**What you are asked to do**
Every line below that has the string "molta" adds one to the count. Give that count by itself.

····················

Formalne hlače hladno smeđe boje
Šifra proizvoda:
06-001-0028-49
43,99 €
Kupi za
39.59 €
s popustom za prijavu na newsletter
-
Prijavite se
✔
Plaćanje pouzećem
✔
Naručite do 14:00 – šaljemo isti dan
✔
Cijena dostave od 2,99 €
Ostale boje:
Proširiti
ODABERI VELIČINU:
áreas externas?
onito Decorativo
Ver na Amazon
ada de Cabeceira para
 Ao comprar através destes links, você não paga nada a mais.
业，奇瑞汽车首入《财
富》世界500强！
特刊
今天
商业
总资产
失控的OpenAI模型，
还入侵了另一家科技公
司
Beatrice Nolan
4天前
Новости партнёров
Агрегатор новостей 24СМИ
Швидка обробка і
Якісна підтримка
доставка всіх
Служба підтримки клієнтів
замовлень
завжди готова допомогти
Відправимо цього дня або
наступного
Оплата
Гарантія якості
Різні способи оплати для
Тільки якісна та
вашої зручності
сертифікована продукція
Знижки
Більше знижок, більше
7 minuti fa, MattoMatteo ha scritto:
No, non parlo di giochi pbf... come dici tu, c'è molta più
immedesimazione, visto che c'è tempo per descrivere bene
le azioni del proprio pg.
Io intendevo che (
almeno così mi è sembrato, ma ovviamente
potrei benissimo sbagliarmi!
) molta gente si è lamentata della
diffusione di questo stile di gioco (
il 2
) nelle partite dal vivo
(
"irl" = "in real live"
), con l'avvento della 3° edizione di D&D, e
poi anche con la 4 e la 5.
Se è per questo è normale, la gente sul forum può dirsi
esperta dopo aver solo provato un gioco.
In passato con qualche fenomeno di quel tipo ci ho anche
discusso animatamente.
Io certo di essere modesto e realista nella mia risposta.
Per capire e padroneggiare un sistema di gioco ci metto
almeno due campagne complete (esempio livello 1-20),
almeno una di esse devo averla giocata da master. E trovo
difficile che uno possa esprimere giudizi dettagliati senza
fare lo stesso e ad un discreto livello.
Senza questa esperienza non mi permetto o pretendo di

····················

**Answer**
2